Not only does the low participation in NPs affect the exports, it also implies lower share of markets of traditional rich country. The high-income OECD markets accounted for half of China’s exports in 2018 while the corresponding figure for India was 40%. Countries with low level of participation in GVCs, especially a developing nation, find it difficult to export capital intensive products to the quality/brand conscious markets in richer countries. This is borne by the fact that OECD countries accounted for only 22% of Indian exports of passenger vehicles in 2015 with the rest being exported to low- & middle-income countries. On the other hand, labour-intensive product such as apparel derived as much as 64% of exports from OECD countries. The survey quotes a regression analysis of Veeramani, Aerath and Gupta to analyse the impact of this. As per the analysis, China’s exports exceeded that of India by about 743% per year during the period 2000-2015 which reduces to just 37% if the difference in exports to OECD countries are removed.

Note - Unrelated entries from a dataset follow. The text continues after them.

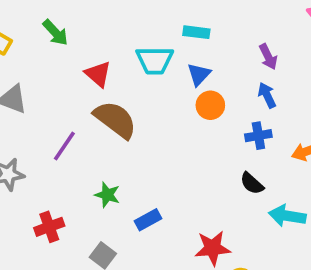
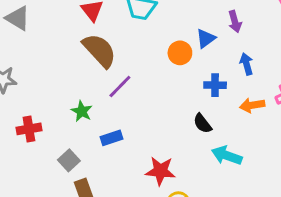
blue triangle: (199, 74) -> (206, 38), moved
blue arrow: (267, 95) -> (247, 64), moved
purple line: (64, 146) -> (120, 86), moved

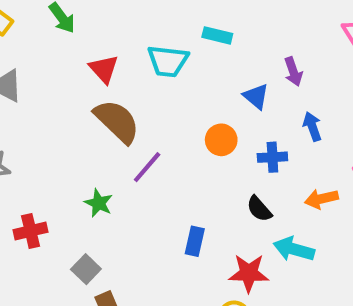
blue triangle: (206, 38) -> (256, 96), turned -40
orange circle: (180, 53) -> (221, 140), moved
orange arrow: (252, 105) -> (321, 199), moved
blue rectangle: (111, 138) -> (195, 241), moved, turned -55
red star: (160, 171) -> (249, 273), moved

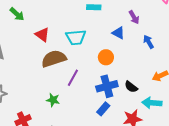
cyan trapezoid: (168, 61) -> (76, 37), moved
brown semicircle: (117, 121) -> (54, 59), turned -50
blue cross: (272, 157) -> (107, 86), moved, size x1.5
blue rectangle: (195, 241) -> (103, 109), turned 40

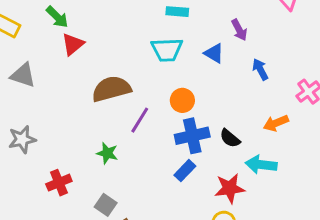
red triangle: (42, 35) -> (73, 44), moved, turned 42
cyan trapezoid: (76, 37) -> (167, 50), moved
orange circle: (106, 57) -> (182, 100), moved

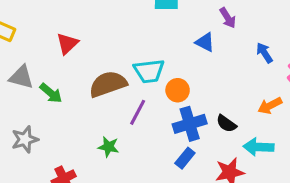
green arrow: (57, 17) -> (51, 93), moved
cyan trapezoid: (167, 50) -> (149, 71), moved
blue arrow: (260, 69) -> (264, 53), moved

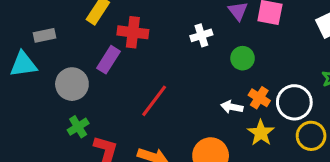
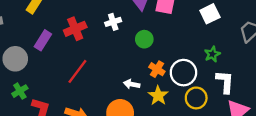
red cross: (133, 32) -> (75, 29), moved, turned -30
white arrow: (232, 107) -> (132, 84), moved

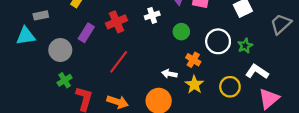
white circle: (183, 73) -> (218, 41), moved
white L-shape: (225, 82) -> (257, 72), turned -60

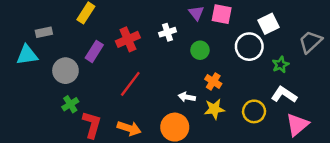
white circle: (218, 41) -> (249, 47), moved
green star: (245, 46) -> (280, 65), moved
yellow star: (194, 85) -> (214, 109), turned 30

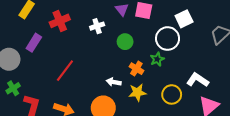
red cross: (128, 39) -> (60, 21), moved
green star: (280, 65) -> (157, 59), moved

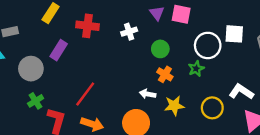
white square: (184, 19) -> (234, 34), moved, turned 30
red cross: (60, 21) -> (88, 26), turned 30
orange cross: (136, 69) -> (165, 74), moved
red line: (65, 71) -> (85, 94), moved

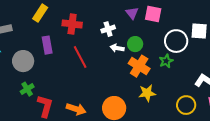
purple rectangle: (59, 50) -> (47, 45), turned -42
orange cross: (165, 74) -> (139, 66), size x1.5
red line: (85, 94) -> (80, 57), moved, turned -65
white arrow: (148, 94) -> (117, 48), moved
yellow circle: (212, 108) -> (186, 105), moved

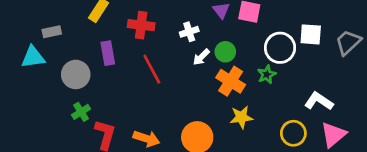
white arrow: (117, 48) -> (201, 57), turned -56

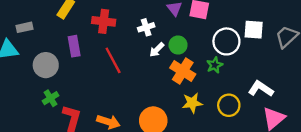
yellow circle: (293, 133) -> (229, 105), moved

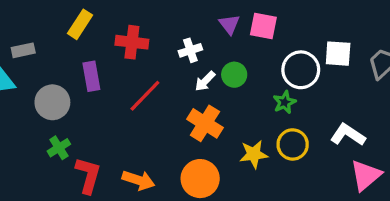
red line: (113, 60) -> (145, 96), turned 72
orange cross: (183, 71) -> (205, 123), moved
yellow circle: (229, 105) -> (293, 144), moved

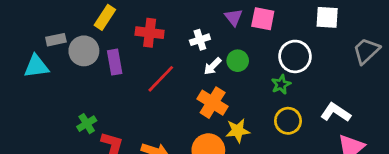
white square: (338, 54) -> (327, 17), moved
gray circle: (52, 102) -> (84, 51), moved
yellow star: (254, 154) -> (238, 131), moved

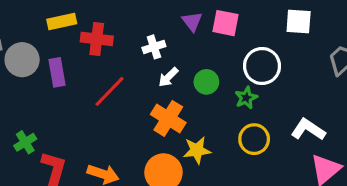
yellow rectangle: (105, 17) -> (62, 22), moved, turned 45
green circle: (238, 61) -> (206, 82), moved

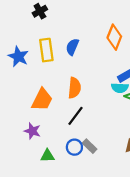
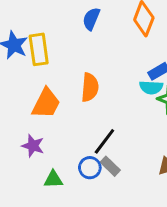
blue semicircle: (72, 47) -> (91, 19), moved
yellow rectangle: (46, 50) -> (39, 49), moved
black line: (76, 116) -> (104, 141), moved

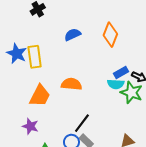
blue semicircle: (91, 19) -> (73, 35), turned 42
orange semicircle: (90, 87) -> (71, 84), turned -90

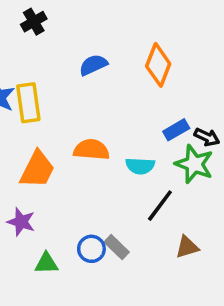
cyan semicircle: (116, 84) -> (140, 166), moved
black line: (82, 123) -> (160, 206), moved

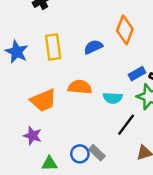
blue semicircle: (93, 65) -> (93, 47), moved
yellow rectangle: (28, 103) -> (53, 47), moved
orange trapezoid: (37, 169) -> (43, 100), turned 40

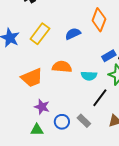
yellow rectangle: (53, 47) -> (40, 34), turned 45
purple star: (32, 136) -> (42, 107), moved
gray rectangle: (97, 153) -> (84, 121), moved

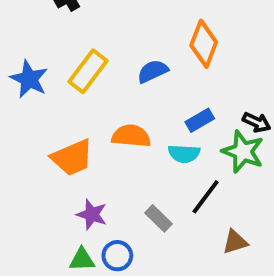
blue rectangle: (109, 56) -> (200, 120), moved
gray rectangle: (84, 121) -> (159, 218), moved
blue circle: (62, 122) -> (117, 256), moved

So, where does this bring us to? First, India’s needs to become a part of GVC for new age NPs. Second, India needs to increase its share of total OECD market for traditional, unskilled, labour-intensive industries also such as textiles, clothing, footwear and toys by integrating with its GVC even if it involves some sacrifice in terms of playing second fiddle. GVCs for these industries are controlled by firms based in developed countries but actual production is carried out through sub-contracting arrangements. While India’s FDI and manufacturing policies also need to differentiate between export-oriented units and those catering to domestic market, it has failed in this so far. Whether this can be achieved in future would be a tough call.